So much of our communication and learning occurs through the computer technologies, disembodied living seems ever more inevitable. As our technological capacities grow, we are looking for ways to reconnect with our bodies, our creativity and our spirits - Daria Halprin
I am a self-taught video artist. How does my internal environment look like, feel like? How does it relate to the external environment? These are my guideline questions. The camera is like my third eye, a spiritual guide and technology a patriarchal archetype to disobey and mess around with.
Video making has been an intimate DIY discovery process of trying everything out filled with the excitement of Mistake making.
Diverting my attention away from what I truly need the most: connection to the flesh of nature, technology has been mediating a slowing down almost meditative gratifying process of deeper owned learning. Trapped either behind or in front of a mysterious magnifying man-made glass contraption, I craft my emotions out to bring nature inside (of technology). In other terms the computer is a laboratory where to run alchemic experiments.
My point of view is that of the emotional inner body claiming a messy beyond appearances aesthetic. The aesthetics of the inner world is a beauty that wants to be free of consumerism and cultural restrictions that in Daria Haprin words limit the body and soul’s imagination.
A limited keenness, and therefore knowledge and accessibility, to high end professional technology, have been intentional parameters within which to push my creativity and rebel against overall technical expectations and conventions. The gesture embedded in my soft digital “processing”, where high sensitivity compensates low technical skills, is that of learning how to draw the line and own my mark.
The overall spirit is to make the most out of very little. Combining amateurish rudimental tools to trial and error “techniques”. Video is my opportunity to play with the manifestation of the unconscious and introduce it to the realm of counsciousness. It’s a space where to recognise and seep through what comes out of my body. In this space of deep observation, deep listening and filtering, like a witch, I too, play with the alchemical magic of digital transformation.
Not concerning myself too much with principles of imaging quality, nor adhering to professional video making rules or conventions, gives me the freedom to create often messy, murky, soft, overall “offish” videos that reflect my lunar resistance to technology. This “methodology” is the vital embodiment of the concept of my art practice that connects me to feminist art making history.

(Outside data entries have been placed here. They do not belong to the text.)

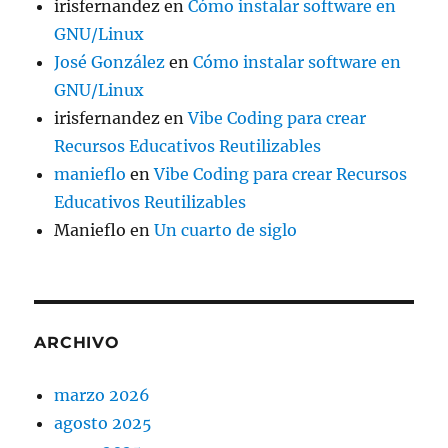
irisfernandez
en
Cómo instalar software en
GNU/Linux
José González
en
Cómo instalar software en
GNU/Linux
irisfernandez
en
Vibe Coding para crear
Recursos Educativos Reutilizables
manieflo
en
Vibe Coding para crear Recursos
Educativos Reutilizables
Manieflo
en
Un cuarto de siglo
ARCHIVO
marzo 2026
agosto 2025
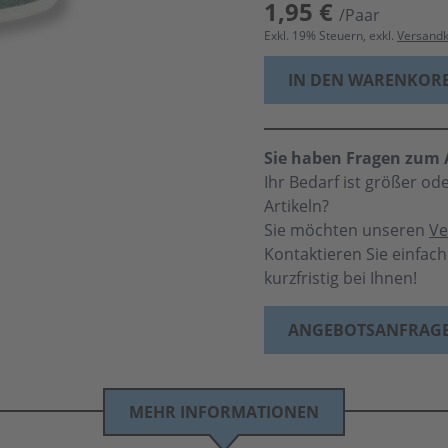
1,95 €
/Paar
Exkl.
19
% Steuern, exkl.
Versand
IN DEN WARENKOR
Sie haben Fragen zum A
Ihr Bedarf ist größer o
Artikeln?
Sie möchten unseren
Ve
Kontaktieren Sie einfac
kurzfristig bei Ihnen!
ANGEBOTSANFRAG
MEHR INFORMATIONEN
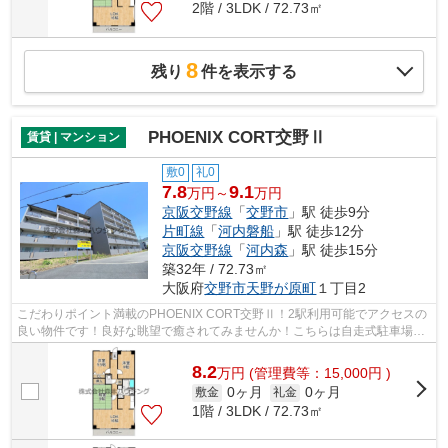
2階 / 3LDK / 72.73㎡
8
残り
件を表示する
PHOENIX CORT交野Ⅱ
賃貸 | マンション
敷0
礼0
7.8
9.1
万円～
万円
京阪交野線
「
交野市
」駅 徒歩9分
片町線
「
河内磐船
」駅 徒歩12分
京阪交野線
「
河内森
」駅 徒歩15分
築32年 / 72.73㎡
大阪府
交野市
天野が原町
１丁目2
こだわりポイント満載のPHOENIX CORT交野Ⅱ！2駅利用可能でアクセスの
良い物件です！良好な眺望で癒されてみませんか！こちらは自走式駐車場付
きの物件です！交野市エリアと京阪交野線...
8.2
万
円
(管理費等：15,000円 )
0ヶ月
0ヶ月
敷金
礼金
1階 / 3LDK / 72.73㎡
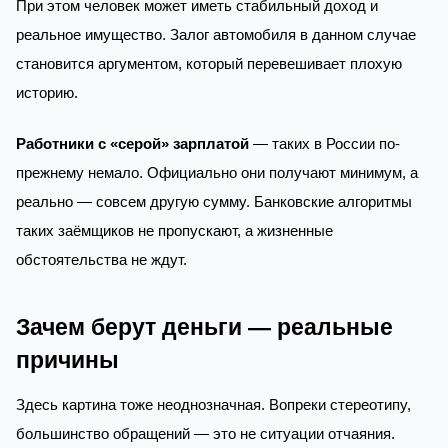
При этом человек может иметь стабильный доход и
реальное имущество. Залог автомобиля в данном случае
становится аргументом, который перевешивает плохую
историю.
Работники с «серой» зарплатой
— таких в России по-
прежнему немало. Официально они получают минимум, а
реально — совсем другую сумму. Банковские алгоритмы
таких заёмщиков не пропускают, а жизненные
обстоятельства не ждут.
Зачем берут деньги — реальные
причины
Здесь картина тоже неоднозначная. Вопреки стереотипу,
большинство обращений — это не ситуации отчаяния.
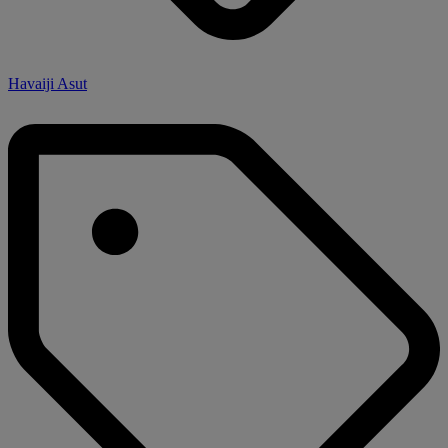
Havaiji Asut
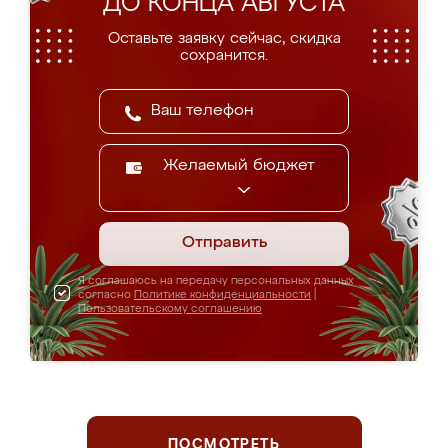
ДО КОНЦА АВГУСТА
Оставьте заявку сейчас, скидка
сохранится.
Желаемый бюджет
Отправить
Я соглашаюсь на передачу персональных данных
согласно
Политике конфиденциальности
|
Пользовательскому соглашению
ПОСМОТРЕТЬ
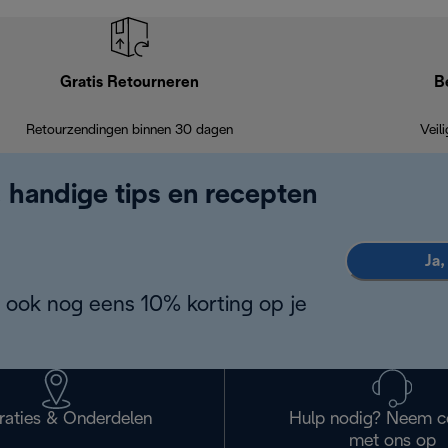
Gratis Retourneren
B
Retourzendingen binnen 30 dagen
Veil
, handige tips en recepten
Ja,
 ook nog eens 10% korting op je
raties & Onderdelen
Hulp nodig? Neem c
met ons op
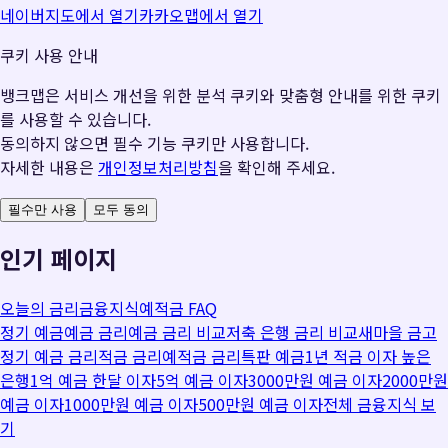
네이버지도에서 열기
카카오맵에서 열기
쿠키 사용 안내
뱅크맵은 서비스 개선을 위한 분석 쿠키와 맞춤형 안내를 위한 쿠키
를 사용할 수 있습니다.
동의하지 않으면 필수 기능 쿠키만 사용합니다.
자세한 내용은
개인정보처리방침
을 확인해 주세요.
필수만 사용
모두 동의
인기 페이지
오늘의 금리
금융지식
예적금 FAQ
정기 예금
예금 금리
예금 금리 비교
저축 은행 금리 비교
새마을 금고
정기 예금 금리
적금 금리
예적금 금리
특판 예금
1년 적금 이자 높은
은행
1억 예금 한달 이자
5억 예금 이자
3000만원 예금 이자
2000만원
예금 이자
1000만원 예금 이자
500만원 예금 이자
전체 금융지식 보
기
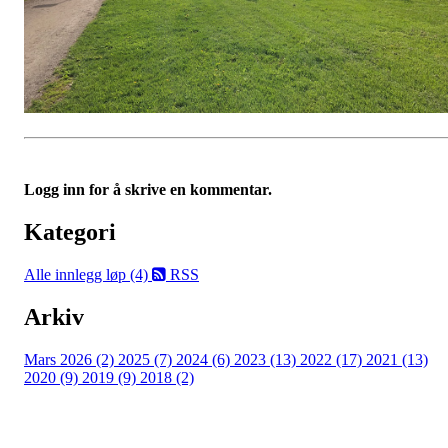
Logg inn for å skrive en kommentar.
Kategori
Alle innlegg
løp (4)
RSS
Arkiv
Mars 2026 (2)
2025 (7)
2024 (6)
2023 (13)
2022 (17)
2021 (13)
2020 (9)
2019 (9)
2018 (2)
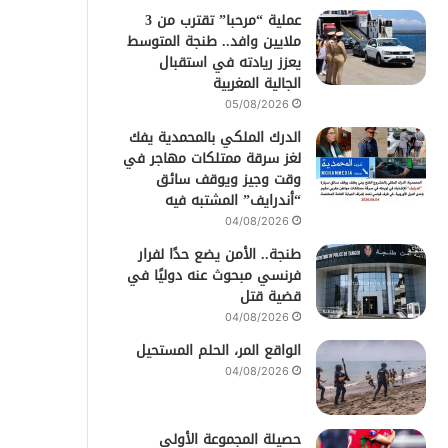
عملية “مرحبا” تقترب من 3
ملايين وافد.. طنجة المتوسط
يعزز ريادته في استقبال
الجالية المغربية
05/08/2026
الدرك الملكي بالمحمدية يفك
لغز سرقة ممتلكات مهاجر في
وقت وجيز ويوقف سائق
“أندرايف” المشتبه فيه
04/08/2026
طنجة.. الأمن يضع حدًا لفرار
فرنسي مبحوث عنه دوليًا في
قضية قتل
04/08/2026
الواقع المر، الحلم المستحيل
04/08/2026
حصيلة المجموعة الأولى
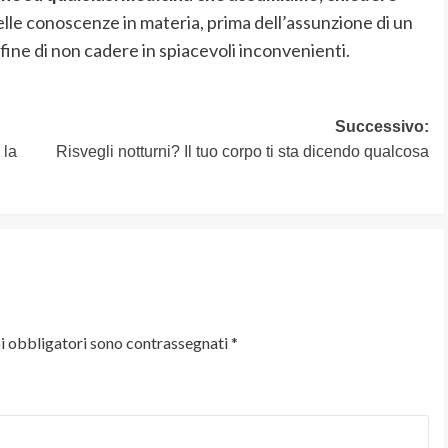
lle conoscenze in materia, prima dell’assunzione di un
ne di non cadere in spiacevoli inconvenienti.
Successivo:
 la
Risvegli notturni? Il tuo corpo ti sta dicendo qualcosa
i obbligatori sono contrassegnati
*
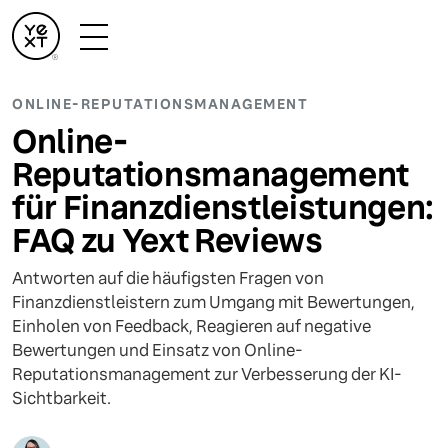
ONLINE-REPUTATIONSMANAGEMENT
Online-
Reputationsmanagement
für Finanzdienstleistungen:
FAQ zu Yext Reviews
Antworten auf die häufigsten Fragen von
Finanzdienstleistern zum Umgang mit Bewertungen,
Einholen von Feedback, Reagieren auf negative
Bewertungen und Einsatz von Online-
Reputationsmanagement zur Verbesserung der KI-
Sichtbarkeit.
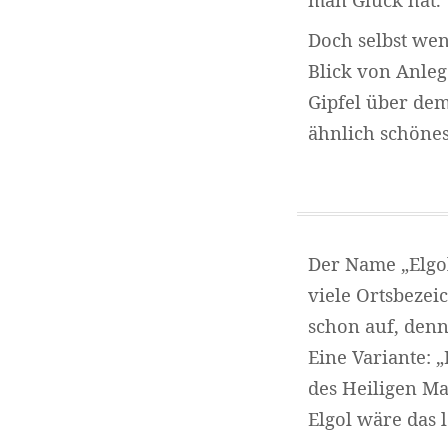
Doch selbst wen
Blick von Anlege
Gipfel über dem
ähnlich schöne
Der Name „Elgol
viele Ortsbezei
schon auf, den
Eine Variante: 
des Heiligen Ma
Elgol wäre das l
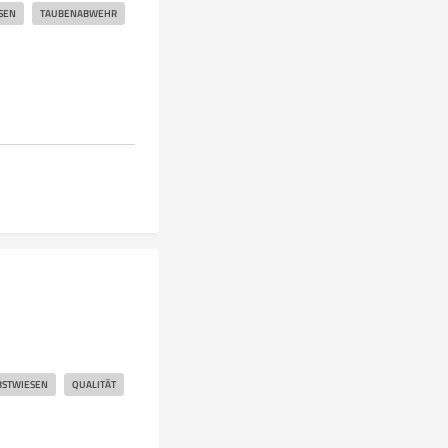
SEN
TAUBENABWEHR
BSTWIESEN
QUALITÄT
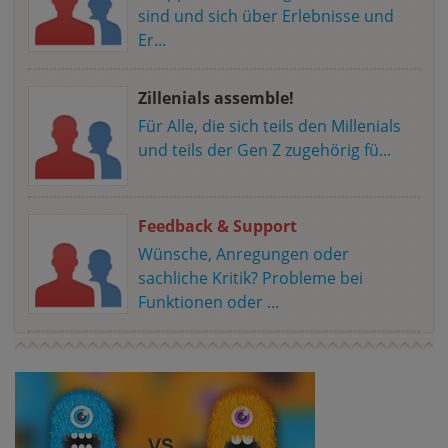
sind und sich über Erlebnisse und
Er...
Zillenials assemble!
Für Alle, die sich teils den Millenials
und teils der Gen Z zugehörig fü...
Feedback & Support
Wünsche, Anregungen oder
sachliche Kritik? Probleme bei
Funktionen oder ...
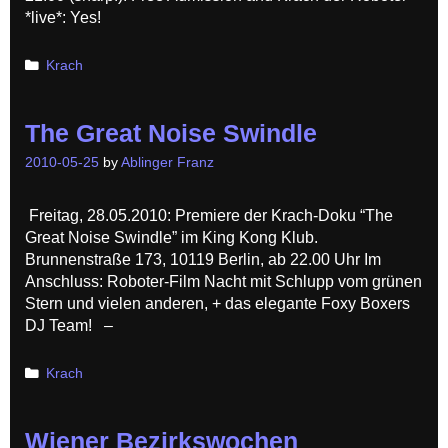
*live*: Yes!
Categories
Krach
The Great Noise Swindle
2010-05-25
by
Ablinger Franz
Freitag, 28.05.2010: Premiere der Krach-Doku “The
Great Noise Swindle” im King Kong Klub.
Brunnenstraße 173, 10119 Berlin, ab 22.00 Uhr Im
Anschluss: Roboter-Film Nacht mit Schlupp vom grünen
Stern und vielen anderen, + das elegante Foxy Boxers
DJ Team! –
Categories
Krach
Wiener Bezirkswochen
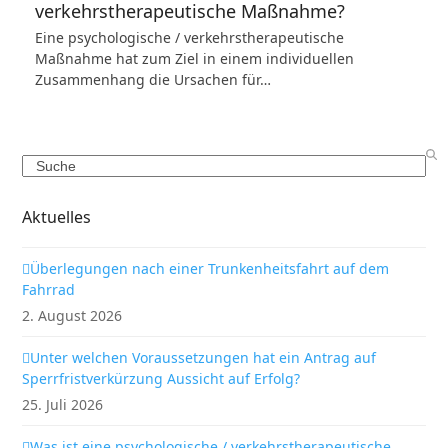
verkehrstherapeutische Maßnahme?
Eine psychologische / verkehrstherapeutische
Maßnahme hat zum Ziel in einem individuellen
Zusammenhang die Ursachen für…
Search
Aktuelles
Überlegungen nach einer Trunkenheitsfahrt auf dem
Fahrrad
2. August 2026
Unter welchen Voraussetzungen hat ein Antrag auf
Sperrfristverkürzung Aussicht auf Erfolg?
25. Juli 2026
Was ist eine psychologische / verkehrstherapeutische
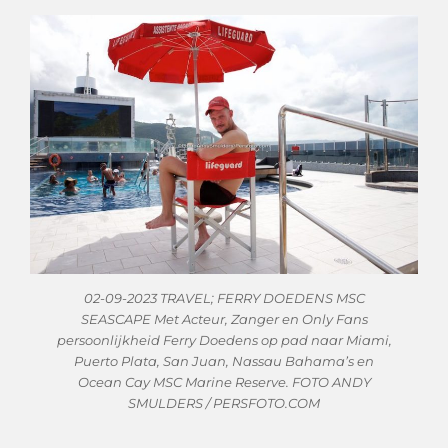
02-09-2023 TRAVEL; FERRY DOEDENS MSC
SEASCAPE Met Acteur, Zanger en Only Fans
persoonlijkheid Ferry Doedens op pad naar Miami,
Puerto Plata, San Juan, Nassau Bahama’s en
Ocean Cay MSC Marine Reserve. FOTO ANDY
SMULDERS / PERSFOTO.COM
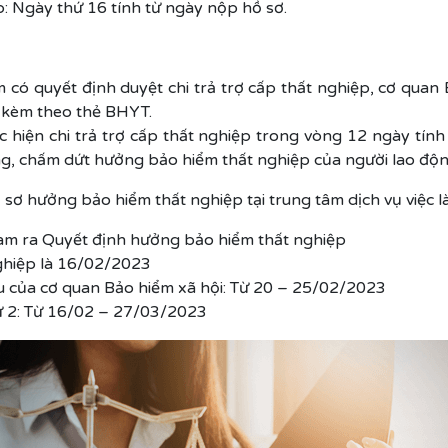
: Ngày thứ 16 tính từ ngày nộp hồ sơ.
 có quyết định duyệt chi trả trợ cấp thất nghiệp, cơ quan 
g kèm theo thẻ BHYT.
 hiện chi trả trợ cấp thất nghiệp trong vòng 12 ngày tí
, chấm dứt hưởng bảo hiểm thất nghiệp của người lao độn
ơ hưởng bảo hiểm thất nghiệp tại trung tâm dịch vụ việc l
làm ra Quyết định hưởng bảo hiểm thất nghiệp
ghiệp là 16/02/2023
ầu của cơ quan Bảo hiểm xã hội: Từ 20 – 25/02/2023
hứ 2: Từ 16/02 – 27/03/2023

I film with the intention of recording the action of a body within an environment, framing how body and surroudings contestualize each other. While the task of filming is to document an action in space, editing is a creative exercise where to balance narrative, experience, imagination and possibility. Drawing from the everyday, I manipulate my realities so to reimagine them in new forms hoping to resolve the climate change inside me.
Video is a tool to sketch out ideas and study their potential; it is a “power tool” to record internal movements that I try to translate onto the moving of an image. An intimate exploration of the tension between harmonious and conflicting, private and public, to me, video making functions as a set of digital lips, tongue and vocal cords vibrating out rhythms of emotions that want to tune in with the movements all around me.
Breathing, eating, shaking, dancing, are expedients to synchronise with bodies outside mine and engage them both physically and conceptually. The ambition of these sketches is to connect to the extended body, through outdoor and indoor participatory situations of multichannel projections layered with installations, performance and other imaginative ways to vibrate together.
As I am seeking ways to free my creativity whilst accrediting my actions, the camera voices the gestures of a gender fluid, menopausal white woman artist, still attempting to validate her/their uncertain “becoming of her/their true potential, that wants and needs to be in harmony with nature and together with people no longer be forced to reason a patriarchal logic.
Through this lens, finally I get a glimpse of why my fundamental life processes, like my bodily functions and my “genderdoings”, are far from an expression of creatively being (in) a “body-environment”, but mere insignificant doings manifesting oppression instead of wellbeing. This phenomenon has amplified into a cosmic ripple affecting most beings and their relations to the environment; their/our bodies perpetuating an exhausting unsustainable system.
So I record my internal climate changes.